Bringing Knowledge and Experience to the Great North

Photo of Ranjan The choice was fairly easy for Ranjan and his wife when a professional offer came in to move to Canada in 2001.

“We were both settled very well in our respective medical professions in South Africa, but we had not moved our daughter there from India because we were concerned about safety,” says Ranjan. “We knew in Canada we could pursue our specialties and make a good life as a family.”

Ranjan is a world leader in high-dose brachytherapy – a form of cancer treatment. He was recruited as a Professor of Oncology to lead a program in brachytherapy at the Juravinski Cancer Centre in Hamilton affiliated to McMaster University. His wife Monalisa is an Associate Professor of Anatomical Pathology at the Henderson Hospital in the same University and their daughter, now 14, happily settled in Canada with the normal teenager’s life centered on school and friends. “We became citizens in 2006 and happily made the commitment to Canada,” says Ranjan. “It was an easy decision.
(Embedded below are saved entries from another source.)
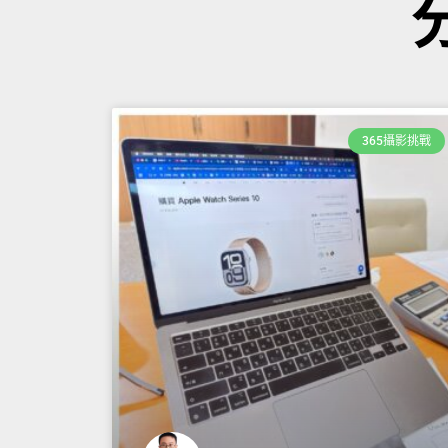
365攝影挑戰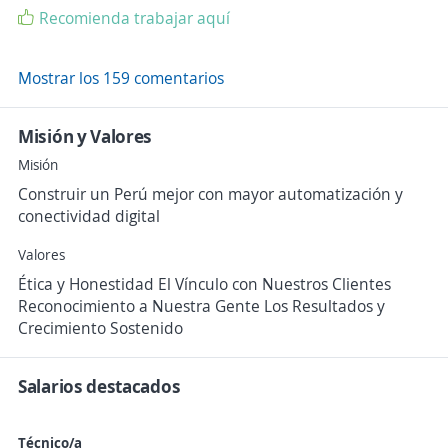
Recomienda trabajar aquí
Mostrar los 159 comentarios
Misión y Valores
Misión
Construir un Perú mejor con mayor automatización y
conectividad digital
Valores
Ética y Honestidad El Vínculo con Nuestros Clientes
Reconocimiento a Nuestra Gente Los Resultados y
Crecimiento Sostenido
Salarios destacados
Técnico/a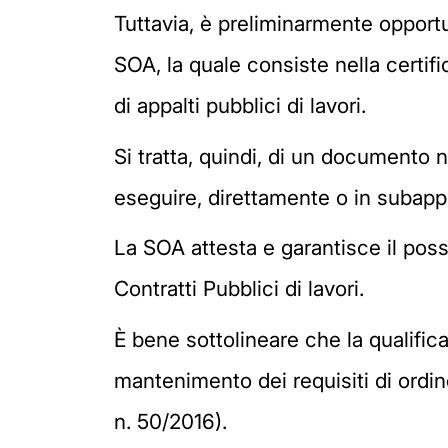
Tuttavia, è preliminarmente opportu
SOA, la quale consiste nella certifi
di appalti pubblici di lavori.
Si tratta, quindi, di un documento 
eseguire, direttamente o in subappa
La SOA attesta e garantisce il posses
Contratti Pubblici di lavori.
È bene sottolineare che la qualific
mantenimento dei requisiti di ordine
n. 50/2016).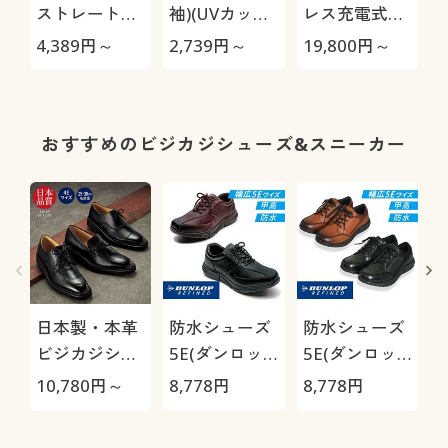
ストレートパ
袖)(UVカッ
レス充電式ク
ンツ(スマート
ト・洗濯機
リーナー
4,389
円～
2,739
円～
19,800
円～
1
ニットジーン
OK・吸汗速
CL115FDW
ズ)(全方向ス
乾・S～5L)
トレッチ・や
わらか・選べ
おすすめのビジカジシューズ&スニーカー
る4レング
ス・洗濯機
OK・1年中は
ける)
日本製・本革
防水シューズ
防水シューズ
ビジカジシュ
5E(ダンロッ
5E(ダンロッ
ーズ4E(リナ
プリファイン
プリファイン
10,780
円～
8,778
円
8,778
円
6
シャンテバレ
ド)
ド)
ンチノ)/はっ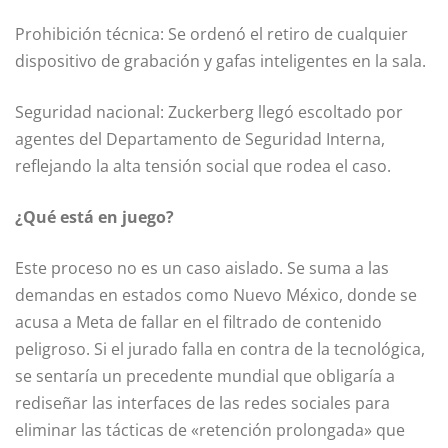
Prohibición técnica: Se ordenó el retiro de cualquier
dispositivo de grabación y gafas inteligentes en la sala.
Seguridad nacional: Zuckerberg llegó escoltado por
agentes del Departamento de Seguridad Interna,
reflejando la alta tensión social que rodea el caso.
¿Qué está en juego?
Este proceso no es un caso aislado. Se suma a las
demandas en estados como Nuevo México, donde se
acusa a Meta de fallar en el filtrado de contenido
peligroso. Si el jurado falla en contra de la tecnológica,
se sentaría un precedente mundial que obligaría a
rediseñar las interfaces de las redes sociales para
eliminar las tácticas de «retención prolongada» que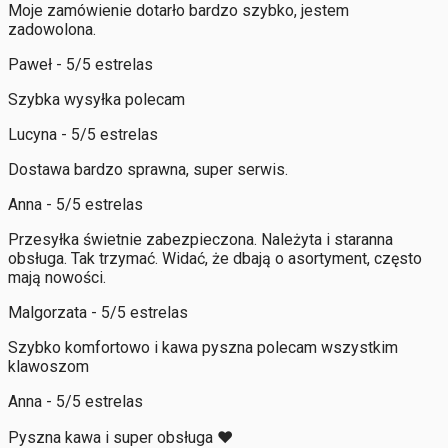
Moje zamówienie dotarło bardzo szybko, jestem
zadowolona.
Paweł - 5/5 estrelas
Szybka wysyłka polecam
Lucyna - 5/5 estrelas
Dostawa bardzo sprawna, super serwis.
Anna - 5/5 estrelas
Przesyłka świetnie zabezpieczona. Należyta i staranna
obsługa. Tak trzymać. Widać, że dbają o asortyment, często
mają nowości.
Malgorzata - 5/5 estrelas
Szybko komfortowo i kawa pyszna polecam wszystkim
klawoszom
Anna - 5/5 estrelas
Pyszna kawa i super obsługa ❤️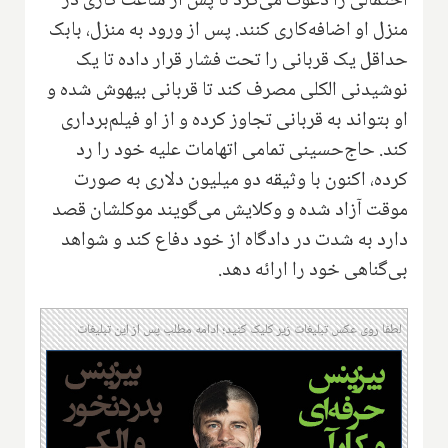
احتمالی را دعوت می‌کرد تا پس از ساعت کاری در
منزل او اضافه‌کاری کنند. پس از ورود به منزل، بابک
حداقل یک قربانی را تحت فشار قرار داده تا یک
نوشیدنی الکلی مصرف کند تا قربانی بیهوش شده و
او بتواند به قربانی تجاوز کرده و از او فیلم‌برداری
کند. حاج‌حسینی تمامی اتهامات علیه خود را رد
کرده، اکنون با وثیقه دو میلیون دلاری به صورت
موقت آزاد شده و وکلایش می‌گویند موکلشان قصد
دارد به شدت در دادگاه از خود دفاع کند و شواهد
بی‌گناهی خود را ارائه دهد.
لطفا روی عکس تبلیغات زیر کلیک کنید؛ ادامه مطلب پس از این تبلیغات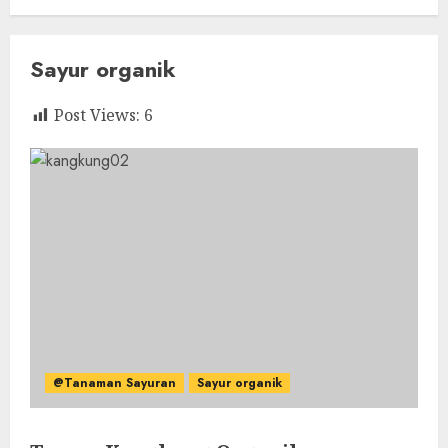
Sayur organik
Post Views:
6
@Tanaman Sayuran
Sayur organik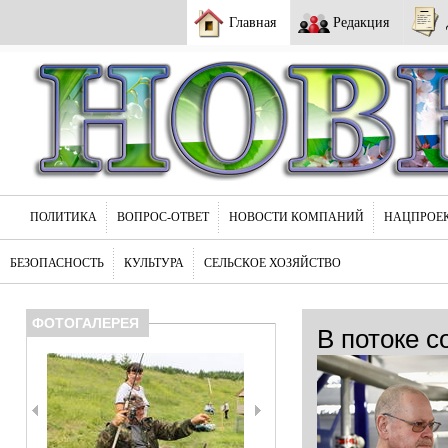
Главная
Редакция
ПОЛИТИКА
ВОПРОС-ОТВЕТ
НОВОСТИ КОМПАНИЙ
НАЦПРОЕ
БЕЗОПАСНОСТЬ
КУЛЬТУРА
СЕЛЬСКОЕ ХОЗЯЙСТВО
ФОТОГАЛЕРЕЯ
В потоке с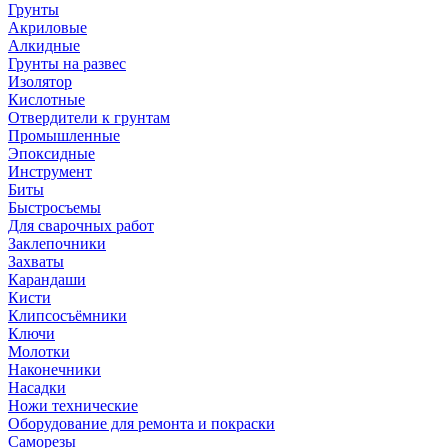
Грунты
Акриловые
Алкидные
Грунты на развес
Изолятор
Кислотные
Отвердители к грунтам
Промышленные
Эпоксидные
Инструмент
Биты
Быстросъемы
Для сварочных работ
Заклепочники
Захваты
Карандаши
Кисти
Клипсосъёмники
Ключи
Молотки
Наконечники
Насадки
Ножи технические
Оборудование для ремонта и покраски
Саморезы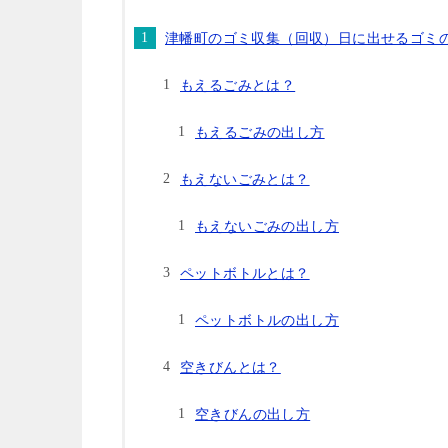
津幡町のゴミ収集（回収）日に出せるゴミ
もえるごみとは？
もえるごみの出し方
もえないごみとは？
もえないごみの出し方
ペットボトルとは？
ペットボトルの出し方
空きびんとは？
空きびんの出し方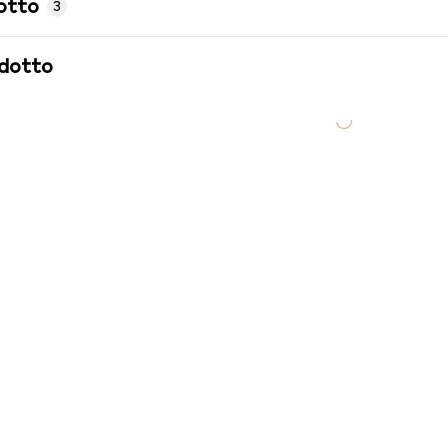
otto
3
odotto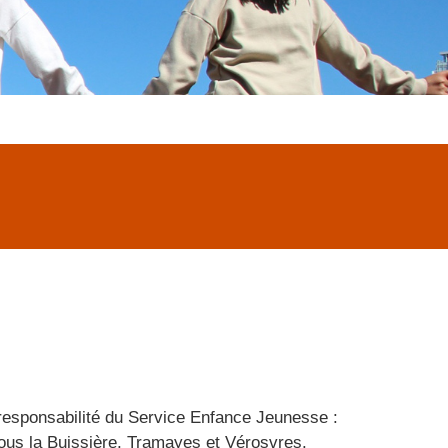
responsabilité du Service Enfance Jeunesse :
us la Buissière, Tramayes et Vérosvres.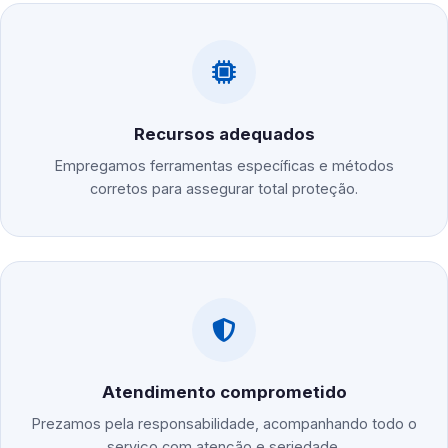
Recursos adequados
Empregamos ferramentas específicas e métodos
corretos para assegurar total proteção.
Atendimento comprometido
Prezamos pela responsabilidade, acompanhando todo o
serviço com atenção e seriedade.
The big difference in living here, for us, is security for our family, not to mention the opportunities in life that our daughter will get when she grows up.”

At the time Ranjan and Monalisa came to Canada there was a shortage of Radiation Oncologists and Anatomical Pathologists. Ranjan’s expertise in brachytherapy involves directly penetrating a tumour with small, radioactive seeds that are inserted using a catheter. The treatment was typically used in treating prostate and cervical cancer, but Ranjan explored the technique for treating tumours in the lung, esophagus and bile duct while in South Africa.

When the couple moved to Canada, they quickly settled into careers that have helped make a difference in the delivery of services to Canadian cancer patients. Ranjan is a great example of an internationally trained worker who has successfully integrated into the Canadian labour market.  He is now one of the few Oncologists in Canada with brachytherapy expertise. In fact, Ranjan’s work in Hamilton has placed the cancer centre ahead of others in exploratory use of the treatment.

While other professional opportunities present themselves from time to time, Ranjan and Monalisa are happily settled and pleased to be together with their daughter as a family.

“I doubt our daughter would ever consider moving, even to another place in Canada,” says an amused Ranjan. “She is happy, we have our family together and good professional lives…it was an easy decision to become citizens here and commit to the country that has given us this life.”